Research published on June 22 by the American Psychological Association found that there was not an increase in loneliness among Americans during the shelter in place and physical distancing put in place to curb the spread of the CCP virus during the pandemic.
The finding was contrary to what researchers were expecting, as loneliness was “widespread and considered a public health issue in the United States” before the pandemic, according to Marina Luchetti, PhD and lead author of the study in a press release. “We were surprised by the overall remarkable resilience in response to COVID-19,” Luchetti said.
Luchetti and her team studied changes in the feelings of loneliness in various age groups, living arrangements, and health conditions in response to the pandemic. The study (pdf) consisted of an online survey sent to adults age 18 and older in three different assessments.
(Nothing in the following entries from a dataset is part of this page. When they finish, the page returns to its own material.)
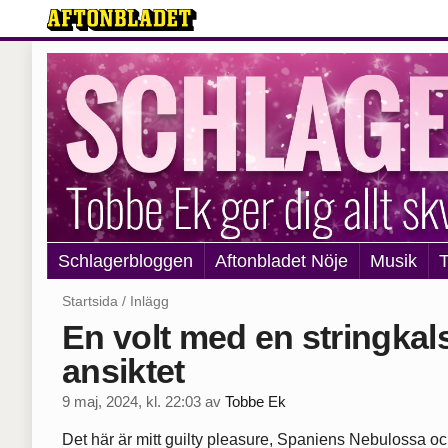
Schlagerbloggen
Aftonbladet Nöje
Musik
T
Startsida
/
Inlägg
En volt med en stringkal
ansiktet
9 maj, 2024, kl. 22:03
av
Tobbe Ek
Det här är mitt guilty pleasure, Spaniens Nebulossa oc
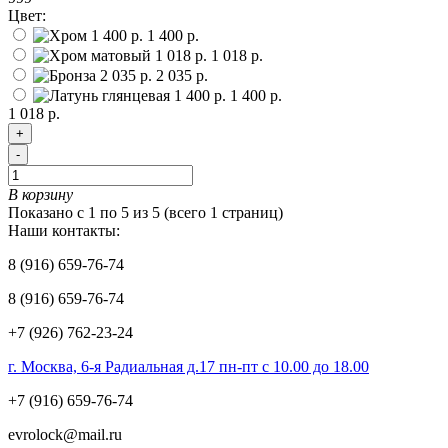
Цвет:
1 400 р.
1 018 р.
2 035 р.
1 400 р.
1 018 р.
+
-
В корзину
Показано с 1 по 5 из 5 (всего 1 страниц)
Наши контакты:
8 (916) 659-76-74
8 (916) 659-76-74
+7 (926) 762-23-24
г. Москва, 6-я Радиальная д.17 пн-пт с 10.00 до 18.00
+7 (916) 659-76-74
evrolock@mail.ru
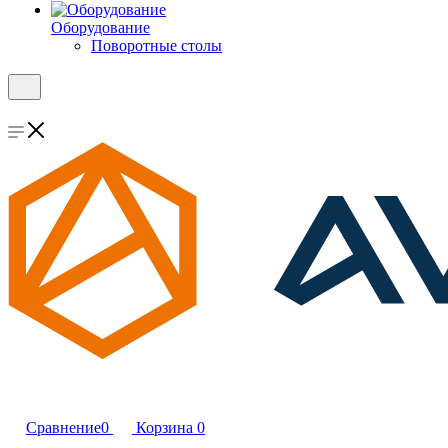
Оборудование
Поворотные столы
Сравнение
0
Корзина
0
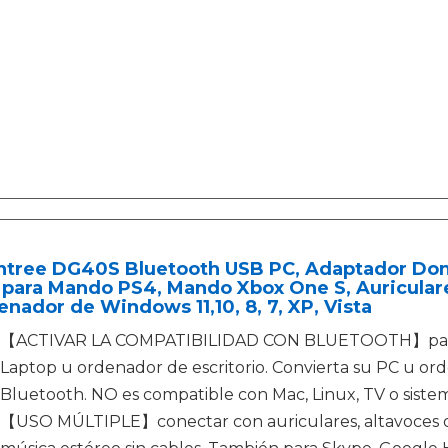
ntree DG40S Bluetooth USB PC, Adaptador Dong
para Mando PS4, Mando Xbox One S, Auriculare
nador de Windows 11,10, 8, 7, XP, Vista
【ACTIVAR LA COMPATIBILIDAD CON BLUETOOTH】para Windo
Laptop u ordenador de escritorio. Convierta su PC u or
Bluetooth. NO es compatible con Mac, Linux, TV o sistem
【USO MÚLTIPLE】conectar con auriculares, altavoces o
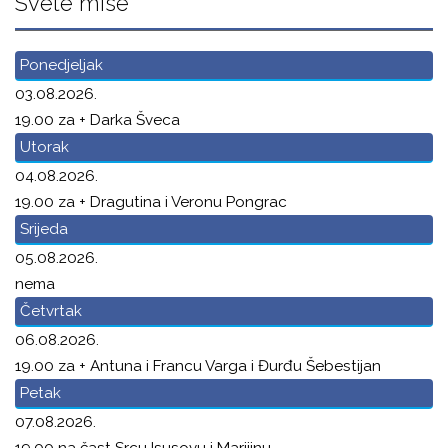
Svete mise
Ponedjeljak
03.08.2026.
19.00 za + Darka Šveca
Utorak
04.08.2026.
19.00 za + Dragutina i Veronu Pongrac
Srijeda
05.08.2026.
nema
Četvrtak
06.08.2026.
19.00 za + Antuna i Francu Varga i Đurđu Šebestijan
Petak
07.08.2026.
19.00 na čast Srcu Isusovu i Marijinu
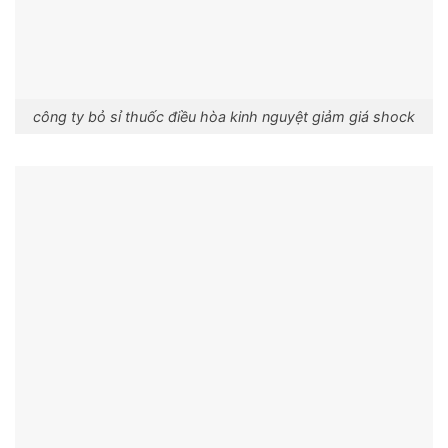
công ty bỏ sỉ thuốc điều hòa kinh nguyệt giảm giá shock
The first wave of questions was originally set up as a cross-sectional study (prior to the CCP virus becoming a pandemic) and sent to over 3,000 participants between Jan. 31 and Feb. 10 as an initial baseline assessment to examine feelings of loneliness, health, and personality.
Once the CCP (Chinese Communist Party) virus pandemic was declared a national emergency on March 13, the research was redesigned into a longitudinal study, where the same participants of the original assessment were contacted again for a second and third evaluation between March 18-29 and April 23 to the 29. According to the press release, “overall, 1,545 participants ages 18 to 98 completed all three surveys; 55% of respondents were men and 45% were women.”
Luchetti and her team found “no significant change in mean levels of loneliness across the three survey waves.” Respondents with chronic health conditions or living alone reported feeling lonelier in the initial assessment, but the level of loneliness did not go up during the second or third assessments. Loneliness in older adults increased somewhat when a stay at home order was first put in place in March, but flattened in April.
What surprised the researchers was the “increased feelings of social and emotional support” that the participants reported, suggesting that people were reaching out more virtually to family and friends, providing “an important buffer against loneliness.”
“Individuals, families and communities can still come together and feel emotionally close despite the physical distancing,” Luchetti said. “The pandemic is something that everyone is going through, and just knowing that you are not alone and that everyone is going through the same restrictions and difficulties may be enough in the short term to keep feelings of loneliness down.”
Luchetti says that while there was not an “average change in loneliness” during social distancing, there may have been changes at the individual level where some people experienced more and others less loneliness.
According to the National Institutes of Health, loneliness, and social isolation can lead to a higher risk of health conditions that include high blood pressure, depression, heart disease, and anxiety.